Orihime a pesar de lo graciosa de la situación, sabía que Grimmjow había evadido la pregunta, observó de nuevo su plato desanimada. A ella le sabía bien y Ulquiorra había devorado medio plato, había pensado que le había gustado ¿Lo hacía solo para no hacerla sentir mal? ¿Comía rápido por esa razón? ¿Para no sentir el mal sabor?

—A mí me gustó —La pelirroja se sorprendió al escuchar la voz de Ulquiorra y no fue la única, por un momento la cocina se quedó en silencio pero el pelinegro seguía comiendo con tranquilidad.

—¿Ulquiorra, te sientes bien? —preguntó Grimmjow, al ver que no le respondió no pudo evitar soltar una carcajada—. ¿Qué te dije Nell?

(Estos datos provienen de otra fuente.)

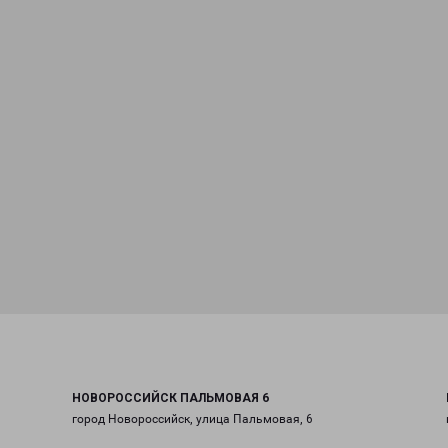
НОВОРОССИЙСК ПАЛЬМОВАЯ 6
город Новороссийск, улица Пальмовая, 6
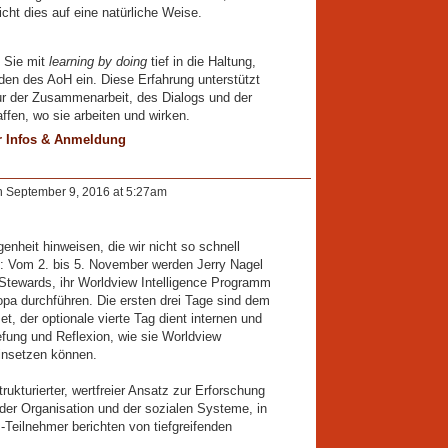
icht dies auf eine natürliche Weise.
 Sie mit
learning by doing
tief in die Haltung,
n des AoH ein. Diese Erfahrung unterstützt
tur der Zusammenarbeit, des Dialogs und der
ffen, wo sie arbeiten und wirken.
 Infos & Anmeldung
 September 9, 2016 at 5:27am
enheit hinweisen, die wir nicht so schnell
: Vom 2. bis 5. November werden Jerry Nagel
Stewards, ihr Worldview Intelligence Programm
ropa durchführen. Die ersten drei Tage sind dem
, der optionale vierte Tag dient internen und
efung und Reflexion, wie sie Worldview
 einsetzen können.
trukturierter, wertfreier Ansatz zur Erforschung
der Organisation und der sozialen Systeme, in
Teilnehmer berichten von tiefgreifenden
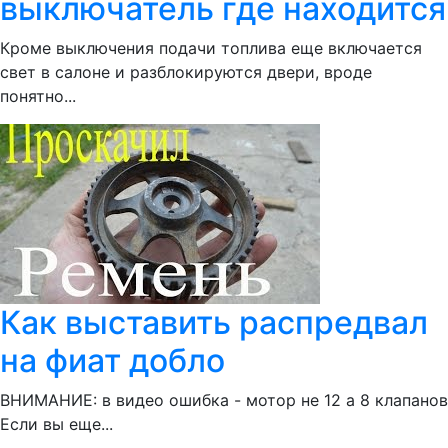
выключатель где находится
Кроме выключения подачи топлива еще включается
свет в салоне и разблокируются двери, вроде
понятно...
Как выставить распредвал
на фиат добло
ВНИМАНИЕ: в видео ошибка - мотор не 12 а 8 клапанов
Если вы еще...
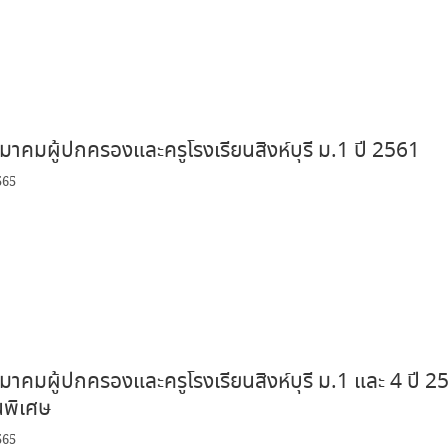
าคมผู้ปกครองและครูโรงเรียนสิงห์บุรี ม.1 ปี 2561
565
าคมผู้ปกครองและครูโรงเรียนสิงห์บุรี ม.1 และ 4 ปี 2
นพิเศษ
565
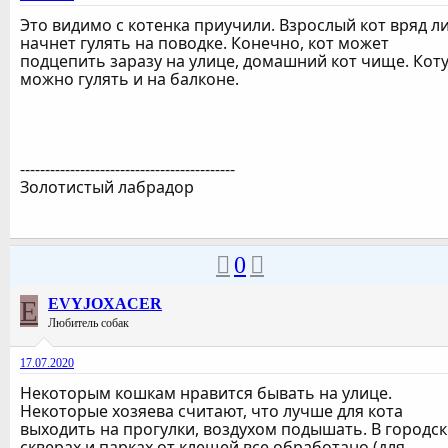
Это видимо с котенка приучили. Взрослый кот вряд л
начнет гулять на поводке. Конечно, кот может
подцепить заразу на улице, домашний кот чище. Кот
можно гулять и на балконе.
-------------------------------------------
Золотистый лабрадор
0
E
EVYJOXACER
Любитель собак
17.07.2020
Некоторым кошкам нравится бывать на улице.
Некоторые хозяева считают, что лучше для кота
выходить на прогулки, воздухом подышать. В городск
скверах и парках от клещей все обработано (для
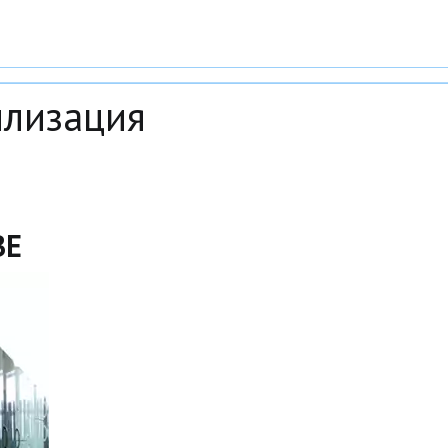
илизация
ВЕ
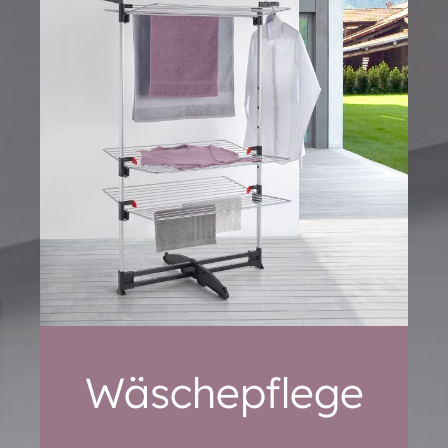
Wäschepflege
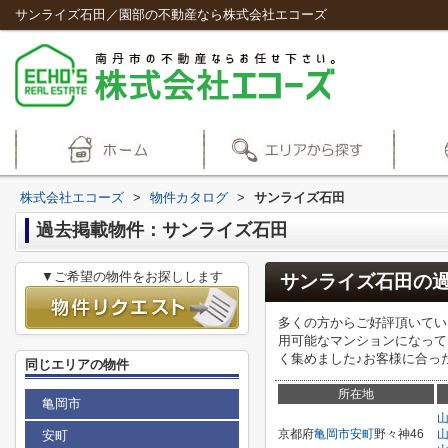
サンライズ石田／園部の不動産なら株式会社エコーズ
株式会社エコーズ
>
物件カタログ
>
サンライズ石田
過去掲載物件：サンライズ石田
▼ご希望の物件をお探しします
サンライズ石田
の
多くの方からご好評頂いてい
用可能なマンションになって
く集めました♪お客様に合った
同じエリアの物件
所在地
亀岡市
京都府
亀岡市
安町
野々神46
安町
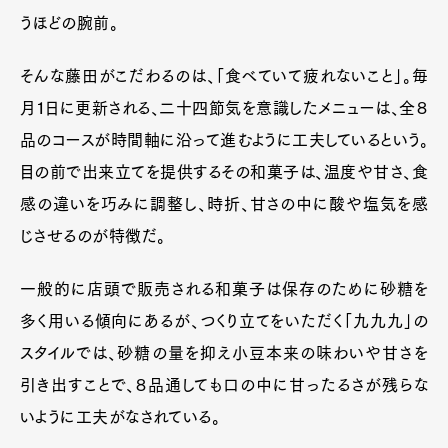
うほどの腕前。
そんな藤田がこだわるのは、「食べていて疲れないこと」。毎
月１日に更新される、二十四節気を意識したメニューは、全８
品のコースが時間軸に沿って進むように工夫しているという。
目の前で出来立てを提供するその和菓子は、温度や甘さ、食
感の違いを巧みに調整し、時折、甘さの中に酸や塩気を感
じさせるのが特徴だ。
一般的に店頭で販売される和菓子は保存のために砂糖を
多く用いる傾向にあるが、つくり立てをいただく「九九九」の
スタイルでは、砂糖の量を抑え小豆本来の味わいや甘さを
引き出すことで、８品通しても口の中に甘ったるさが残らな
いように工夫がなされている。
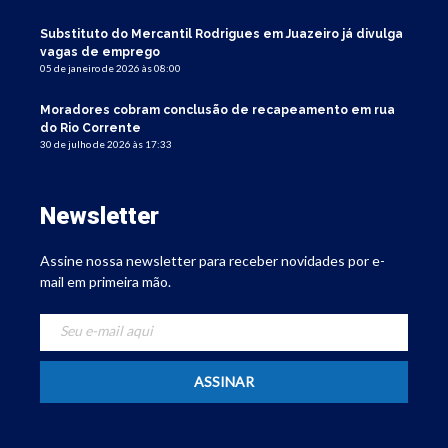
Substituto do Mercantil Rodrigues em Juazeiro já divulga
vagas de emprego
05 de janeiro de 2026 às 08:00
Moradores cobram conclusão de recapeamento em rua
do Rio Corrente
30 de julho de 2026 às 17:33
Newsletter
Assine nossa newsletter para receber novidades por e-
mail em primeira mão.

Este chico está bien jodido —Orihime no entendió pero los demás solo empezaron a reírse.

—¿Realmente no quedaron mal? —preguntó bajito Orihime al pelinegro.

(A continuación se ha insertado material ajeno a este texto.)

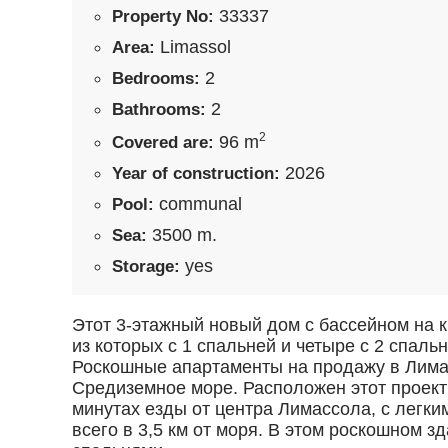
33337
Property No:
Limassol
Area:
2
Bedrooms:
2
Bathrooms:
2
96 m
Covered are:
2026
Year of construction:
communal
Pool:
3500 m.
Sea:
yes
Storage:
Этот 3-этажный новый дом с бассейном на 
из которых с 1 спальней и четыре с 2 спал
Роскошные апартаменты на продажу в Лима
Средиземное море. Расположен этот проект
минутах езды от центра Лимассола, с легки
всего в 3,5 км от моря. В этом роскошном 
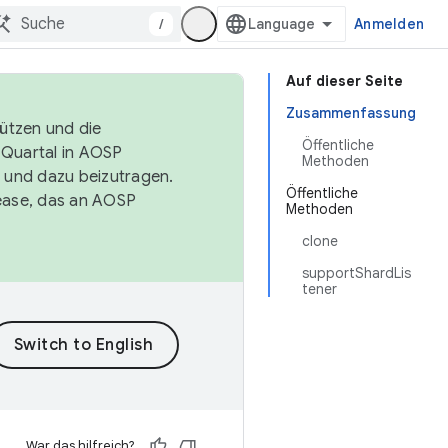
/
Anmelden
Auf dieser Seite
Zusammenfassung
tützen und die
Öffentliche
. Quartal in AOSP
Methoden
 und dazu beizutragen.
Öffentliche
ease, das an AOSP
Methoden
clone
supportShardLis
tener
War das hilfreich?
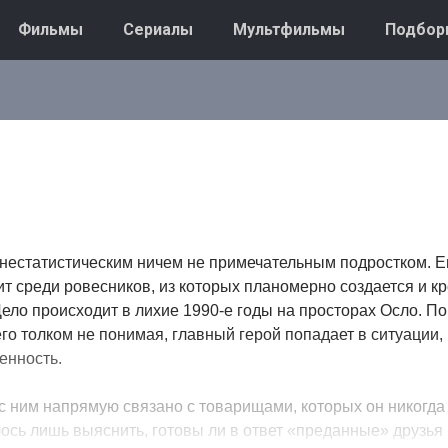
Фильмы
Сериалы
Мультфильмы
Подбор
нестатистическим ничем не примечательным подростком. Ег
т среди ровесников, из которых планомерно создается и к
ело происходит в лихие 1990-е годы на просторах Осло. П
его толком не понимая, главный герой попадает в ситуации
енность.
 ним напрямую связано с товарищами, которых он никогда 
лось лишь выяснить, готовы ли в ответ «преданные» друзья 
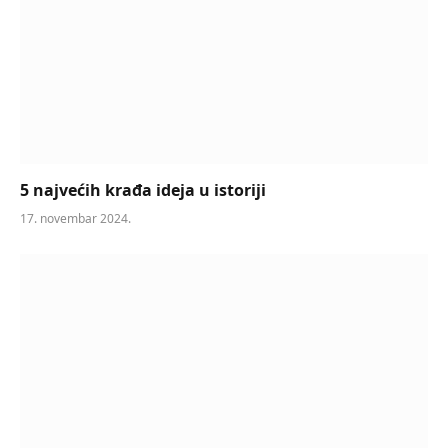
5 najvećih krađa ideja u istoriji
17. novembar 2024.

—Sabe bien —Eso bastó para que ella empezara a comer con una sonrisa.

*.*.*

Luego de estar todos listos y llegar los que faltaban se dirigieron al puerto, irían en bote hasta la isla. Todos iban abrigados, la brisa iba a estar algo fuerte y con el invierno iniciando tenían que cubrirse lo mejor posible.

El viaje fue largo para algunos a pesar de solo durar menos de una hora, Grimmjow e Ichigo eran demasiados competitivos, razón por la que cada vez que empezaba un nuevo juego para matar el tiempo, los dos terminaban peleando.

Ulquiorra permaneció leyendo un poco y la mayoría se sorprendió al ver como Orihime se quedaba dormida junto a él, apoyándose. Ichigo estuvo a punto de darle un buen golpe al pelinegro cuando notó que la acomodaba mejor en su hombro pero se controló y solo le envió una seña de advertencia, la cual ignoró. Cerró el libro y el resto del viaje se la pasó estudiando las facciones de ella.

Notó que tenía ojeras, había pensado que la pelirroja había dormido bien pero tal vez no era así, sin intenciones de despertarla deslizó suavemente su mano, tocó el área levemente oscurecida bajo sus ojos.

—Ya estamos por llegar Ulquiorra —le informó Nell acercándose a ellos, él asintió y ella se fue con una sonrisa en el rostro al ver que el chico no desviaba la vista de su amiga.

Él la movió suavemente, ella entre abrió los ojos, sus ojos grises lo vieron pero notó que aun llevaba ese velo en su mirada, aun no estaba completamente despierta. Se acomodó junto a él quedando aún más cerca de su rostro, sus ojos se volvieron a cerrar. Ulquiorra la vio fijamente, aquella chica estaba quebrando su control, se acercó un poco a ella. En la sala de espera ya no quedaban ninguno de sus conocidos, estaban ya buscando el equipaje. Rozó suavemente los labios de la pelirroja, era suaves y supo que pronto se volvería adictos a ellos, estuvo por alejarse cuando sintió que ella le correspondía, pudo ver por la cercanía como sus mejillas se empezaban a sonrojar y ella lentamente abría los ojos sin aun romper el beso.

Sin poder evitarlo más él colocó una de sus manos en su cintura y la acercó más a él, profundizó aquel casto beso. Ella cerró de nuevo los ojos y se dejó llevar, colocó sus brazos detrás de su cuello acercándolo aún más a ella.

La respiración hizo falta por lo que ambos se alejaron, ella abrió los ojos completamente sonrojada. El pelinegro aun sentía en sus labios su sabor pero en ese momento no la empujaría más. Ella se alejó nerviosa, en sus ojos había una mezcla de preocupación, confusión y miedo.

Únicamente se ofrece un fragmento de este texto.